This year London’s favourite and only fully independent market is celebrating its 1000th anniversary. Borough Market has long been synonymous with the food trade; its position on London Bridge has been attracting traders since the 13th century and even today it is renowned as a source of exceptional British and international produce. From spices and salamis to scallops, scotch eggs and duck confit sandwiches, one thing I’ve always loved about Borough Market is its diversity. This is one place where quantity doesn’t compromise on quality and even the recent national shortage of olive oil hasn’t seemed to affect its supply.
Every Thursday, Friday and Saturday, the founder of Greek deli Oliveology, Marianna, can be found with a selection of extra virgin, cold pressed olive oils and unpasteurised Kalamata olives from the family-owned farm at the foot of the Taygetus mountains, in a small village near Sparta.

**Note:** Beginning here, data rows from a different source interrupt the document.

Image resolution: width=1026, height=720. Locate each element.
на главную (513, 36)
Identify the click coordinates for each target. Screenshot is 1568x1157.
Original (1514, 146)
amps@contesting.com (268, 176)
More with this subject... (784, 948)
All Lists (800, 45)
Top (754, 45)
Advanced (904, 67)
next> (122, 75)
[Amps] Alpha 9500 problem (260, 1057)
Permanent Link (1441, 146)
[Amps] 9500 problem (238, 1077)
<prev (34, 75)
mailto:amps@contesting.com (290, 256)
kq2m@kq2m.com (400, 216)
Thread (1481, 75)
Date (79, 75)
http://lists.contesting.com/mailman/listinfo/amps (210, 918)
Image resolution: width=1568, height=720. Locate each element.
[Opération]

‘We only work with independent, artisan farmers who produce truly high quality items using traditional and sustainable techniques. In this way we can help preserve traditional methods and support the survival of independent local communities in Greece.’
Free samples are everywhere at Borough Market and yet, while you can usually blag enough to constitute a pretty substantial meal, it’s products like these which can easily turn a harmless olive into a £25 tin of extra virgin olive oil – no guilt involved. I was fortunate enough to receive a tin of Oliveology’s limited edition Special Reserve olive oil, cold extracted up to 22°C with apples, walnuts, cinnamon, honey, lemon and sage. It’s certainly not cheap but it’s worth every penny, and shouldn’t be viewed under the same umbrella as your everyday cooking oils.

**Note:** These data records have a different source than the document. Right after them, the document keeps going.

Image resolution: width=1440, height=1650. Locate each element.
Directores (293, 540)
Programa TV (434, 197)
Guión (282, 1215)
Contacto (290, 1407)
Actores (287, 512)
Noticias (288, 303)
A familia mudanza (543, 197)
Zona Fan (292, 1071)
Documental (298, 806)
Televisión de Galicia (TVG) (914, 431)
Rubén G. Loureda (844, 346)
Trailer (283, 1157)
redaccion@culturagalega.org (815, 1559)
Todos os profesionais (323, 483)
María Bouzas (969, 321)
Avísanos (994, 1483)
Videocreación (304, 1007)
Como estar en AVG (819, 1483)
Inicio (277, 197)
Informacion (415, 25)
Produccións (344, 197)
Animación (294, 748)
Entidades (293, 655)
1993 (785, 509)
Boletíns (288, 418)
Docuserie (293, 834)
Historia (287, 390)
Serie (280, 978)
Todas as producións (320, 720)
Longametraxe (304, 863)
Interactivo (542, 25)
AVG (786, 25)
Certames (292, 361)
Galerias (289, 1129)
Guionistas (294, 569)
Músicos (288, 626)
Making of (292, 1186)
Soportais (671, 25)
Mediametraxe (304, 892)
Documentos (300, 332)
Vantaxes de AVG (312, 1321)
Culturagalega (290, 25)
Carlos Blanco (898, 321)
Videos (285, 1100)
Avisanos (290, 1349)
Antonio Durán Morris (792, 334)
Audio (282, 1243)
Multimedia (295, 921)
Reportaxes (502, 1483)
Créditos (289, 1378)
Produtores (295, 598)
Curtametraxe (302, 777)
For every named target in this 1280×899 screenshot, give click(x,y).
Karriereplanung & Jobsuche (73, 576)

“The ingredients are very difficult to combine in the right balance with the olives, and it is not possible to do it well in normal commercial amounts. What makes the oil so special is that all the ingredients are pressed at the same time as the olives. The easiest way to make such a flavoured oil would to be to make the olive oil first and then create an infusion later—but it would be a completely different product, as some of the subtle flavours of the different ingredients would be missing.”

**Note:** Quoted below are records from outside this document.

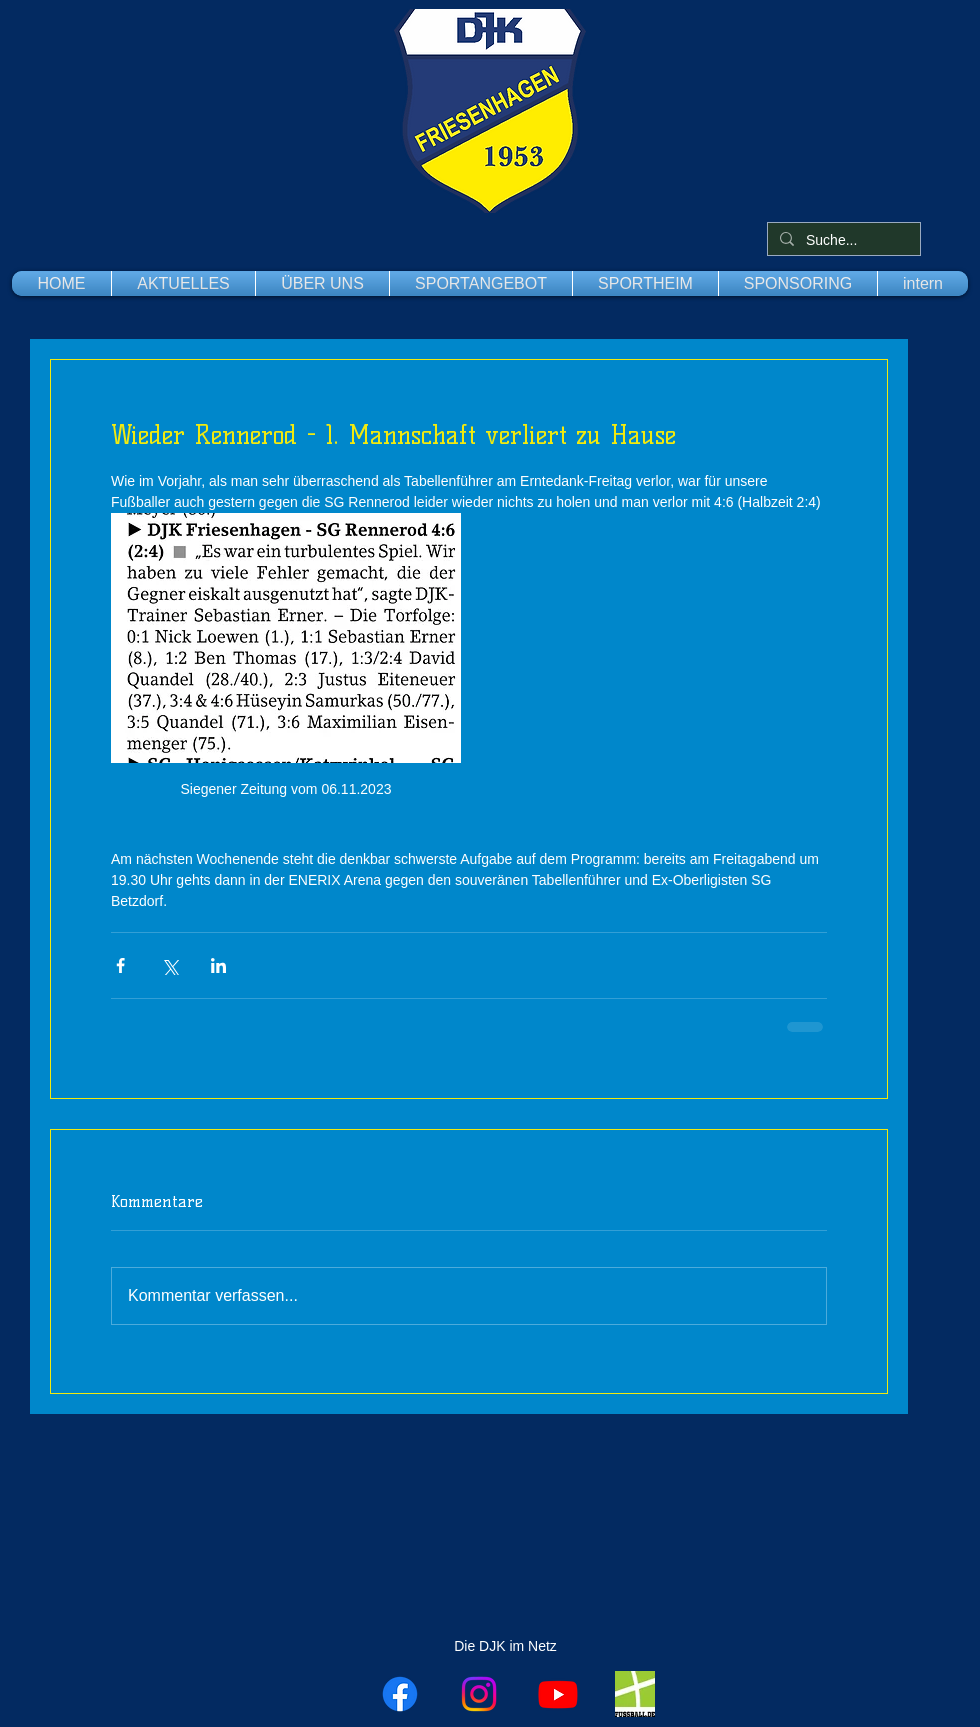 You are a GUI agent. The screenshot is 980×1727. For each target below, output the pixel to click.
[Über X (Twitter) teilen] (169, 965)
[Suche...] (842, 241)
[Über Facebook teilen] (120, 965)
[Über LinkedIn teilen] (218, 965) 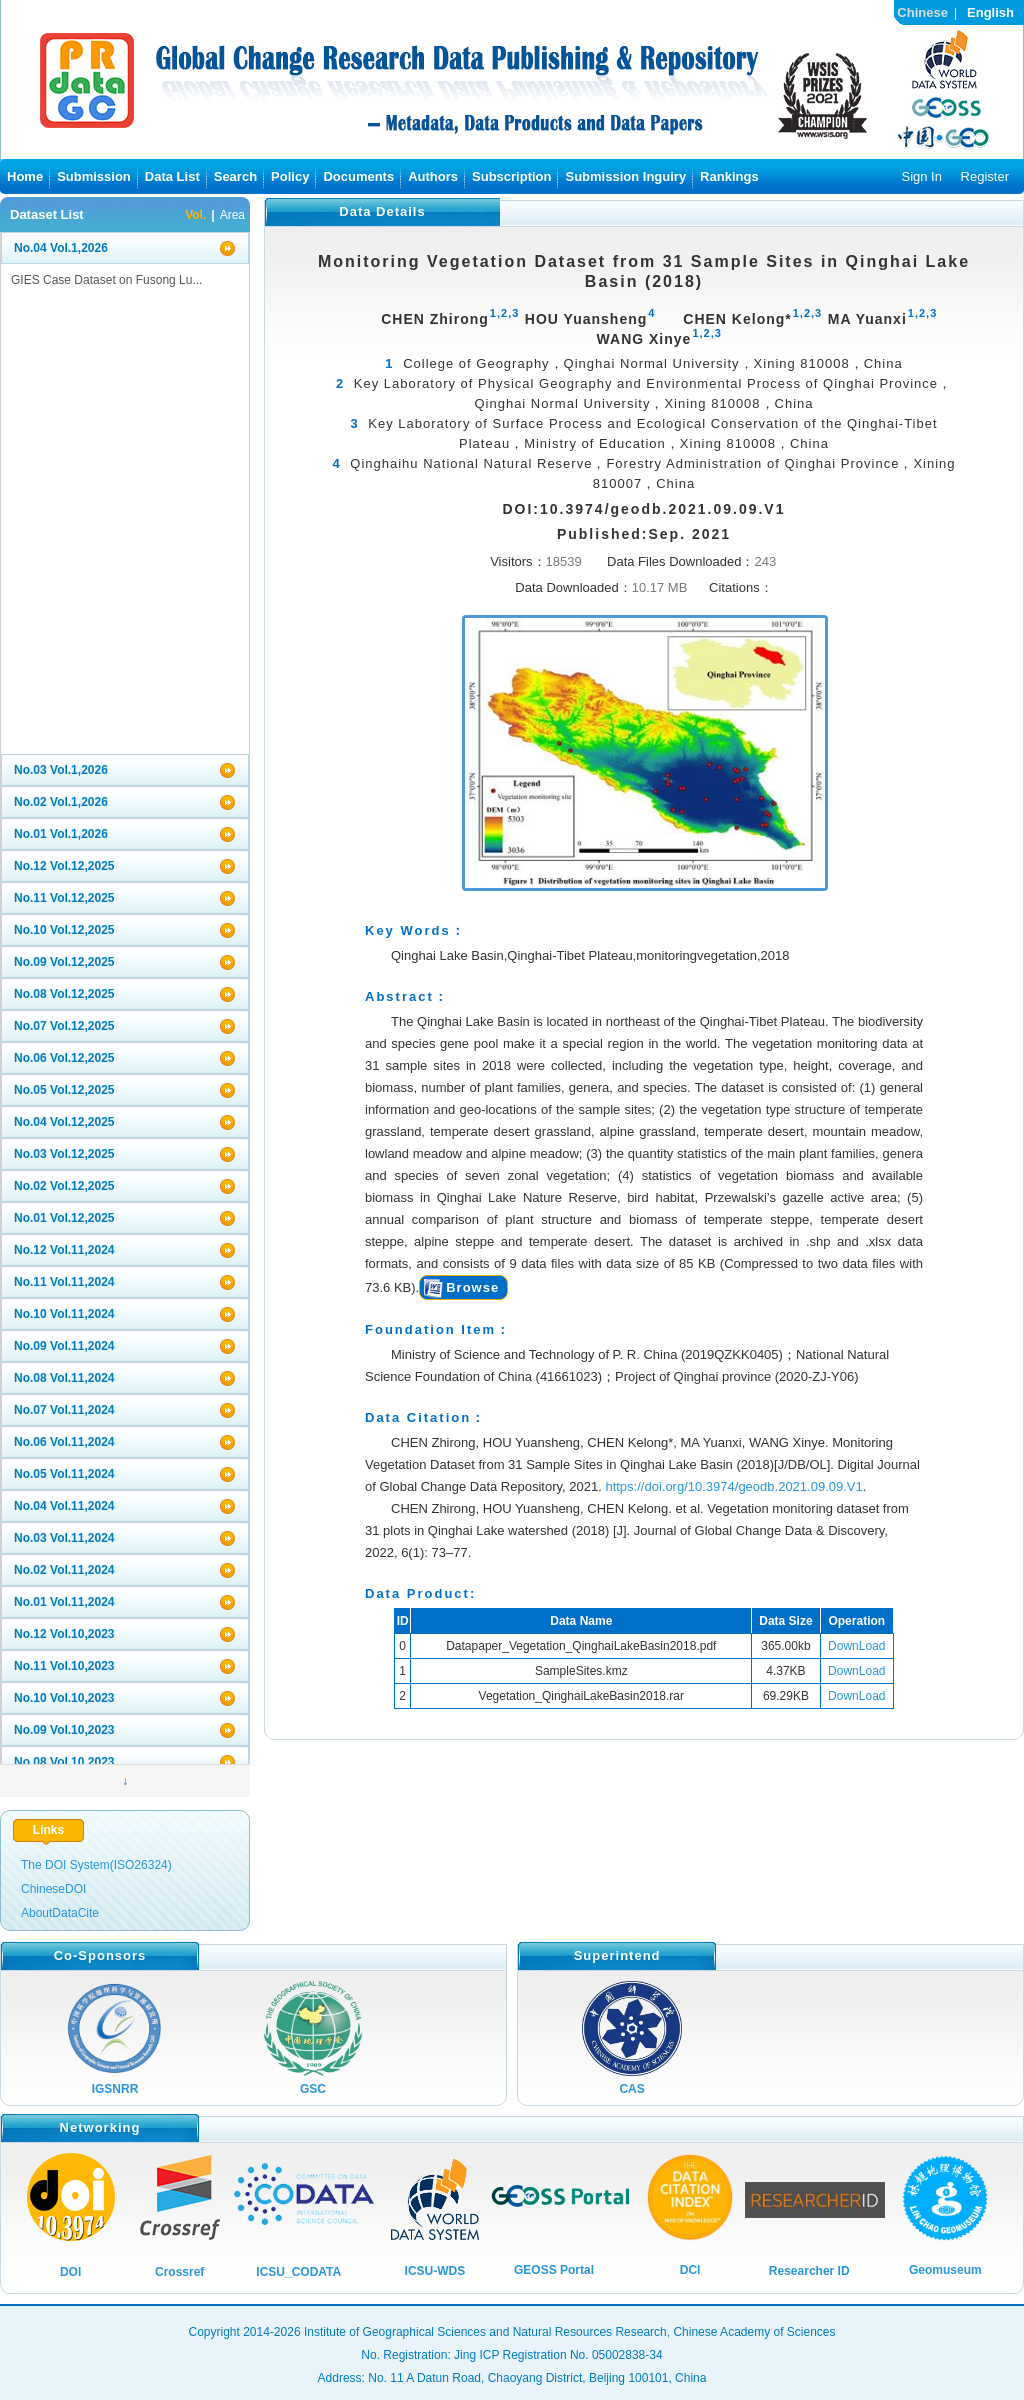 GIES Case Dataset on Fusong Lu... (106, 280)
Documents (358, 176)
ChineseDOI (53, 1889)
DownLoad (856, 1646)
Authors (433, 176)
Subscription (511, 176)
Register (985, 176)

Beautifully packaged and exquisite in taste, the clever layering of citrus and fruit with peppery bite and distinct olive flavour adds a depth you don’t find in the bland but inoffensive likes of Bertolli, Filippo Berio etc. It’s Christmas in a tin and Marianna claims it’s just as good over fruit salads and ice cream as lobster and prawns.
Olive oil runs through Mediterranean culture and with no chemical curing, colourings, additives, hormones, caustic soda or brine, Oliveology produces raw superfoods as nature intended. They’re ‘sharing and enjoying the culinary treasures and gastronomic traditions of Greece’, and the health benefits and ‘superior organoleptic properties’ of their naturally cured Kalamata olives and cold pressed olive oils are merely a perk.
This year the small company added two more Great Taste Award Gold Stars to their collection, making an impressive total of 14 Gold Star awarded products. Because extra virgin olive oil isn’t intended for cooking, it’s for tasting. Even Oliveology’s ‘standard’ extra virgin olive oils are delicately infused with wild saffron, sage and rosemary. It’s olive oil for showing off and saving, drizzling over soups, salads and dunking chunks of bread in as if on holiday. Or birthdays of course. And when there’s a momentous occasion like a millennium to be celebrating, I can think of no better present than Oliveology.